§ Exercise aim
The answer is every line in the data below that contains the word "blog".

--- Record extracts Enclosed Below ---

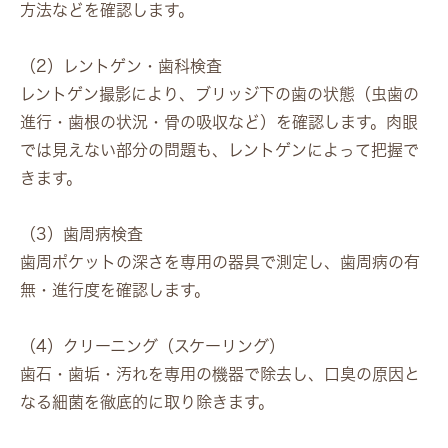
方法などを確認します。
（2）レントゲン・歯科検査
レントゲン撮影により、ブリッジ下の歯の状態（虫歯の
進行・歯根の状況・骨の吸収など）を確認します。肉眼
では見えない部分の問題も、レントゲンによって把握で
きます。
（3）歯周病検査
歯周ポケットの深さを専用の器具で測定し、歯周病の有
無・進行度を確認します。
（4）クリーニング（スケーリング）
歯石・歯垢・汚れを専用の機器で除去し、口臭の原因と
なる細菌を徹底的に取り除きます。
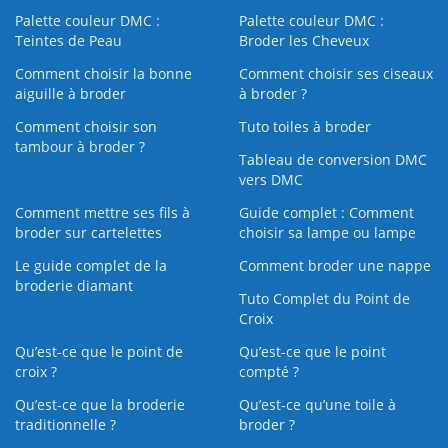
Palette couleur DMC :
Palette couleur DMC :
Teintes de Peau
Broder les Cheveux
Comment choisir la bonne
Comment choisir ses ciseaux
aiguille à broder
à broder ?
Comment choisir son
Tuto toiles à broder
tambour à broder ?
Tableau de conversion DMC
vers DMC
Comment mettre ses fils à
Guide complet : Comment
broder sur cartelettes
choisir sa lampe ou lampe
Le guide complet de la
Comment broder une nappe
broderie diamant
Tuto Complet du Point de
Croix
Qu’est-ce que le point de
Qu’est-ce que le point
croix ?
compté ?
Qu’est-ce que la broderie
Qu’est‑ce qu’une toile à
traditionnelle ?
broder ?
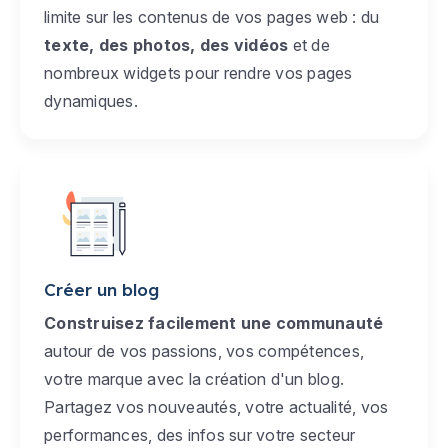
limite sur les contenus de vos pages web : du
texte, des photos, des vidéos
et de
nombreux widgets pour rendre vos pages
dynamiques.
Créer un blog
Construisez facilement une communauté
autour de vos passions, vos compétences,
votre marque avec la création d'un blog.
Partagez vos nouveautés, votre actualité, vos
performances, des infos sur votre secteur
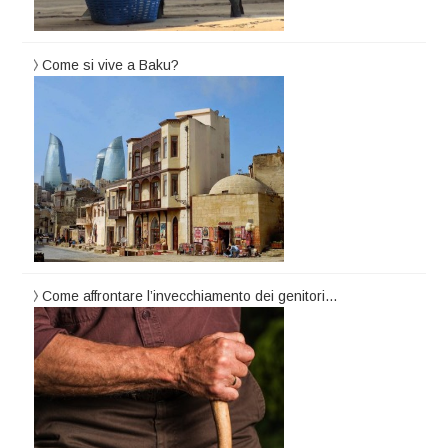
Come si vive a Baku?
Come affrontare l’invecchiamento dei genitori…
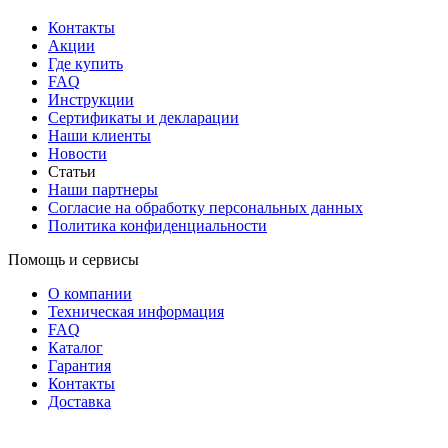
Контакты
Акции
Где купить
FAQ
Инструкции
Сертификаты и декларации
Наши клиенты
Новости
Статьи
Наши партнеры
Согласие на обработку персональных данных
Политика конфиденциальности
Помощь и сервисы
О компании
Техническая информация
FAQ
Каталог
Гарантия
Контакты
Доставка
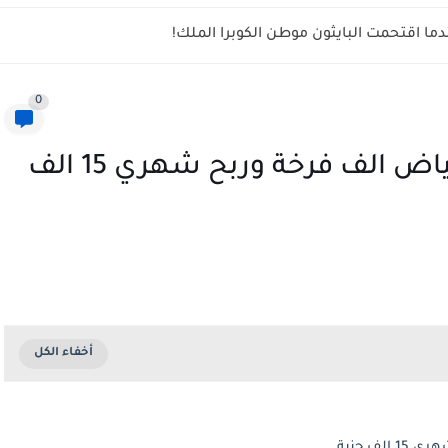
ما اقتحمت البايثون موطن الكوبرا الملك!
0
دراسة جدوى لمشروع دجاج بياض الف فرخة وربح شهري 15 الف
ف جنية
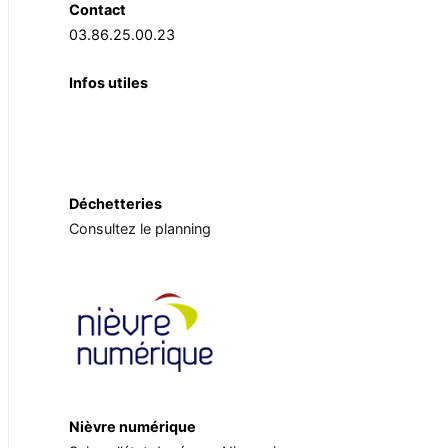
Contact
03.86.25.00.23
Infos utiles
Déchetteries
Consultez le planning
Nièvre numérique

--- End of Enclosed Record extracts ---

§ Exercise solution
Créer un blog
votre marque avec la création d'un blog.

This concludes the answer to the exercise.